At Gettysburg National Military Park, which includes Gettysburg National Cemetery, the park's budget contains a 41 percent shortfall, according to the National Parks Conservation Association. At Andersonville National Historic Site, where nearly 18,000 American soldiers, sailors and marines are buried, more funding is needed to maintain the cemetery grounds. At Little Bighorn Battlefield National Monument, where nearly 5,000 are buried at Custer National Cemetery, development is pressing in on the cemetery and more money is needed to protect artifacts from the battlefield.
"The National Park Service has a unique ability to foster understanding of these sites and ensure that their significance is preserved for generations of Americans," NPCA President Tom Kiernan said last week in urging Congress to better fund the NPS. "It is up to Congress and the administration to see that the Park Service has the resources needed to do the job."
According to the NPCA, adoption of President Bush's FY08 budget proposal would provide an additional $79,000 for the Anderson National Historic Site, a 6 percent increase above its current funding level.
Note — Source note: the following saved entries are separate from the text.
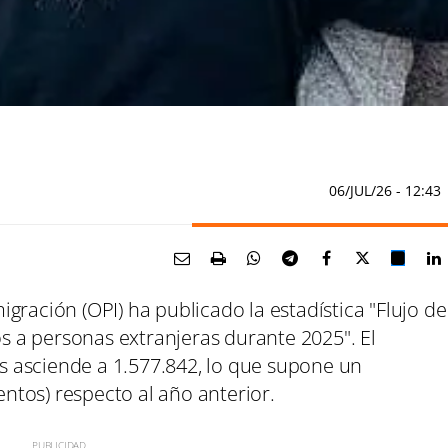
06/JUL/26
- 12:43
gración (OPI) ha publicado la estadística "Flujo de
 a personas extranjeras durante 2025". El
 asciende a 1.577.842, lo que supone un
tos) respecto al año anterior.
There also would be $648,000 more -- a 37 percent increase -- for Shiloh National Military Park, which holds the Shiloh National Cementery, and $486,000 for the Antietam National Battlefield and Civil War Cemetery, a 16 percent bump.
In all, there are 14 national cemeteries in the national park system. And we shouldn't overlook them or the men and women who died in battle and are buried in these cemeteries.